ADF pipeline/dataflow creates temporary GUID folders and files and not delete them

Gużewski, Jacek 95 Reputation points
2024-06-10T11:16:40.6933333+00:00

Hi,

I have a problem that my processes, from time to time, create temporary GUID folders and/or files in them but, in the end, not deleting them.

Where is the problem/reason of that?

Azure Data Factory
Azure Data Factory
An Azure service for ingesting, preparing, and transforming data at scale.
9,933 questions
0 comments No comments
{count} votes

Accepted answer
  1. Harishga 5,270 Reputation points Microsoft Vendor
    2024-06-11T06:40:50.1633333+00:00

    Hi Gużewski, Jacek
    To make sure that temporary files and folders are deleted in Azure Data Factory, you have to adjust different settings and activities within your pipeline or dataflow. This involves adding a Delete activity to your pipeline, configuring pipeline and data flow settings, setting up error handling mechanisms, and ensuring that the service principal or managed identity running the pipeline has the required permissions to delete files from your storage account. By properly configuring these aspects, you can establish a dependable cleanup process that eliminates temporary files and folders and stops them from piling up over time.
    Reference:
    https://azure.microsoft.com/en-us/blog/clean-up-files-by-built-in-delete-activity-in-azure-data-factory/
    I hope this information helps you. Let me know if you have any further questions or concerns.

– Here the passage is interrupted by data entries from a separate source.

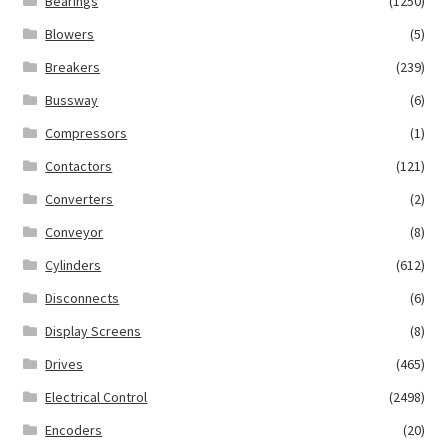
Bearings
(1250)
Blowers
(5)
Breakers
(239)
Bussway
(6)
Compressors
(1)
Contactors
(121)
Converters
(2)
Conveyor
(8)
Cylinders
(612)
Disconnects
(6)
Display Screens
(8)
Drives
(465)
Electrical Control
(2498)
Encoders
(20)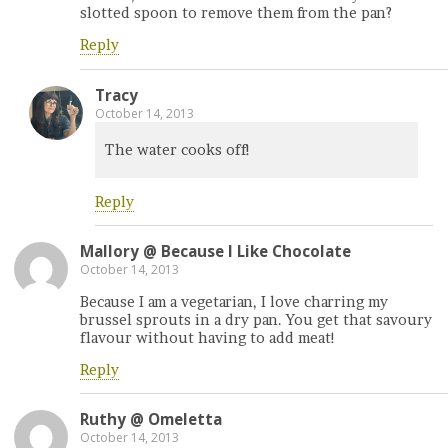
slotted spoon to remove them from the pan?
Reply
Tracy
October 14, 2013
The water cooks off!
Reply
Mallory @ Because I Like Chocolate
October 14, 2013
Because I am a vegetarian, I love charring my
brussel sprouts in a dry pan. You get that savoury
flavour without having to add meat!
Reply
Ruthy @ Omeletta
October 14, 2013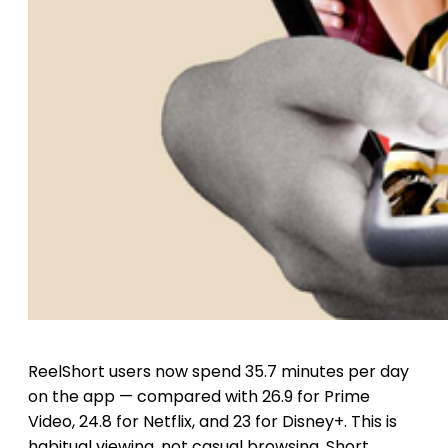
ReelShort users now spend 35.7 minutes per day
on the app — compared with 26.9 for Prime
Video, 24.8 for Netflix, and 23 for Disney+. This is
habitual viewing, not casual browsing. Short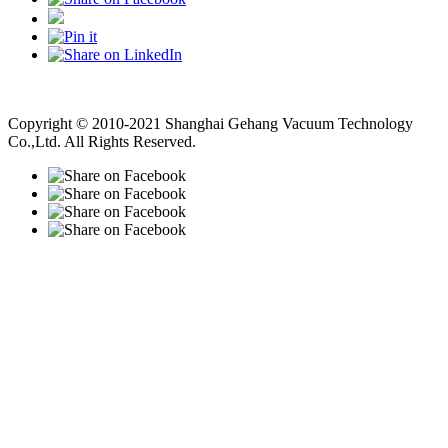
Vacuum Pump
Grinding Machine, Cnc Lathe, Sawing Machine
Copyright © 2010-2021 Shanghai Gehang Vacuum Technology
Co.,Ltd. All Rights Reserved.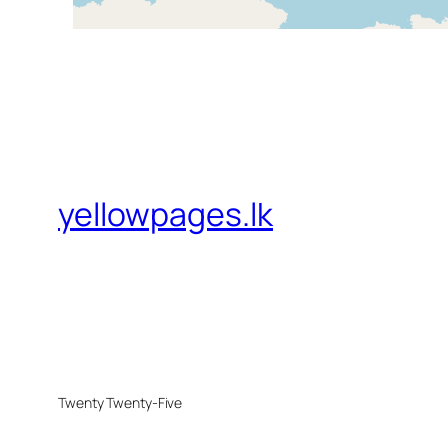
yellowpages.lk
Twenty Twenty-Five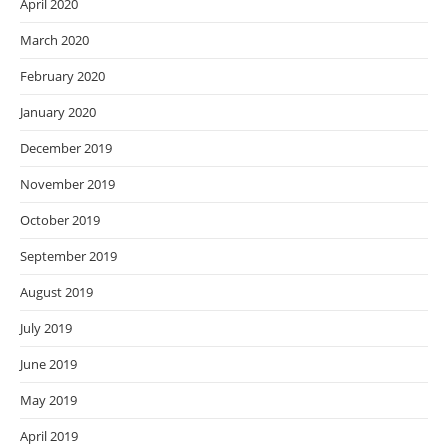
April 2020
March 2020
February 2020
January 2020
December 2019
November 2019
October 2019
September 2019
August 2019
July 2019
June 2019
May 2019
April 2019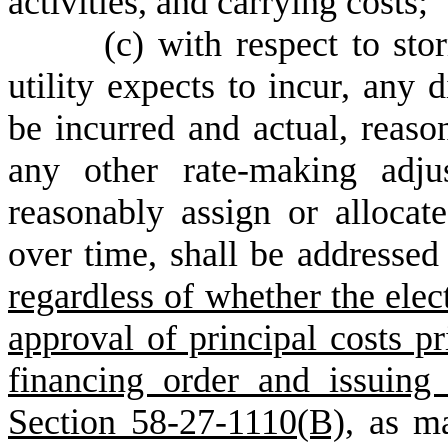
activities, and carrying costs;
(
c) with respect to sto
utility expects to incur, any 
be incurred and actual, reaso
any other rate-making adju
reasonably assign or allocat
over time, shall be addressed 
regardless of whether the elect
approval of principal costs pri
financing order and issuing
Section 58-27-1110(B),
as may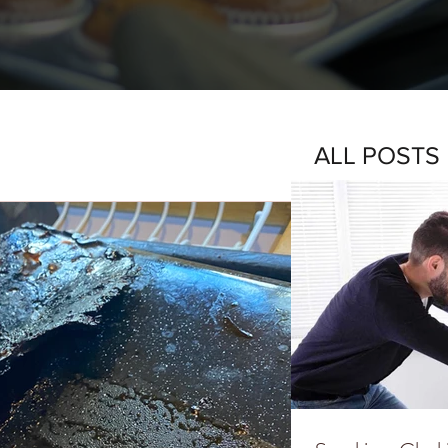
ALL POSTS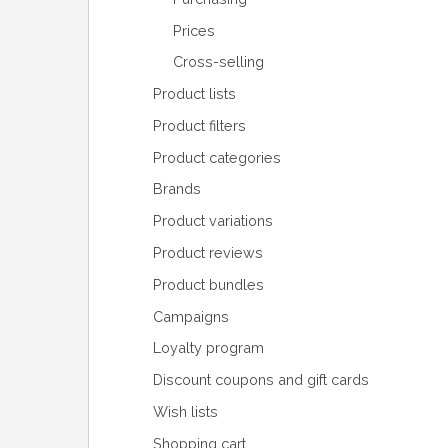
Prices
Cross-selling
Product lists
Product filters
Product categories
Brands
Product variations
Product reviews
Product bundles
Campaigns
Loyalty program
Discount coupons and gift cards
Wish lists
Shopping cart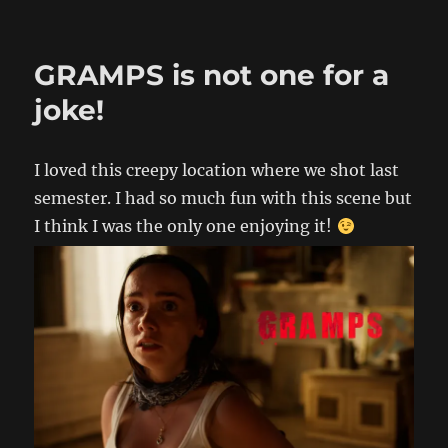
GRAMPS is not one for a
joke!
I loved this creepy location where we shot last
semester. I had so much fun with this scene but
I think I was the only one enjoying it!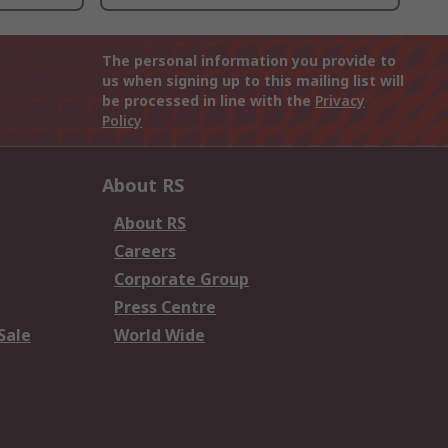
The personal information you provide to
us when signing up to this mailing list will
be processed in line with the
Privacy
Policy
About RS
About RS
Careers
Corporate Group
Press Centre
Sale
World Wide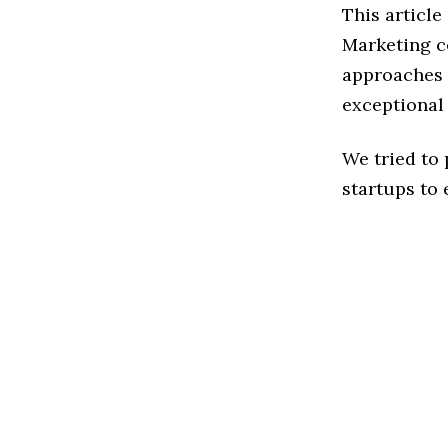
This articl
Marketing c
approaches t
exceptional
We tried to
startups to 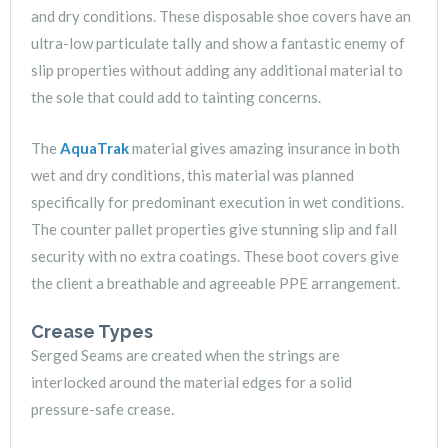
and dry conditions. These disposable shoe covers have an
ultra-low particulate tally and show a fantastic enemy of
slip properties without adding any additional material to
the sole that could add to tainting concerns.
The
AquaTrak
material gives amazing insurance in both
wet and dry conditions, this material was planned
specifically for predominant execution in wet conditions.
The counter pallet properties give stunning slip and fall
security with no extra coatings. These boot covers give
the client a breathable and agreeable PPE arrangement.
Crease Types
Serged Seams are created when the strings are
interlocked around the material edges for a solid
pressure-safe crease.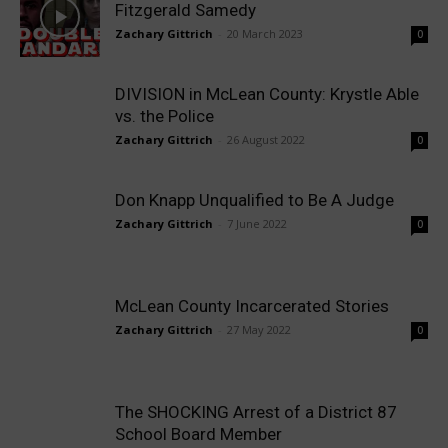
Fitzgerald Samedy
Zachary Gittrich
-
20 March 2023
0
DIVISION in McLean County: Krystle Able
vs. the Police
Zachary Gittrich
-
26 August 2022
0
Don Knapp Unqualified to Be A Judge
Zachary Gittrich
-
7 June 2022
0
McLean County Incarcerated Stories
Zachary Gittrich
-
27 May 2022
0
The SHOCKING Arrest of a District 87
School Board Member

    1 person found this answer helpful.

1 additional answer

Sort by: Most helpful
  1. Amira Bedhiafi 18,186 Reputation points
    2024-06-10T14:02:15+00:00

    The common cases when it comes to the creation of temporary GUID folders and files :

    • If an ADF pipeline fails or is canceled, it might leave behind temporary files and folders. These are often created as part of data staging or intermediate steps.
    • Some activities in ADF, like Copy Activity or Data Flow, create temporary files and might not have proper cleanup mechanisms in place if not configured correctly.
    • When pipelines run in parallel, temporary files might be left if one of the parallel tasks fails or is interrupted.
    • If the service principal or managed identity running the pipeline does not have delete permissions on ADLS, cleanup steps might fail silently.
    • Running Data Flows in debug mode can create temporary files that are not automatically cleaned up.

    How to solve it ?

    • Add an activity at the end of your pipeline to delete temporary files and folders. Use the Delete activity in ADF to clean up after your main processing steps.
    • Implement error handling and retry logic. Use the On Failure and On Completion activities to ensure that cleanup happens even if a pipeline fails.
    • Ensure that the identity running the ADF pipelines has sufficient permissions to delete files in ADLS. Verify the RBAC roles and access policies.
    • Set up logging and monitoring for your pipelines to track where and when temporary files are created. Use Azure Monitor and log analytics to get insights into pipeline executions and failures.
    • Implement a scheduled cleanup job that runs periodically to delete old temporary files and folders. This can be done using ADF, Logic Apps, or Azure Functions.
    1 person found this answer helpful.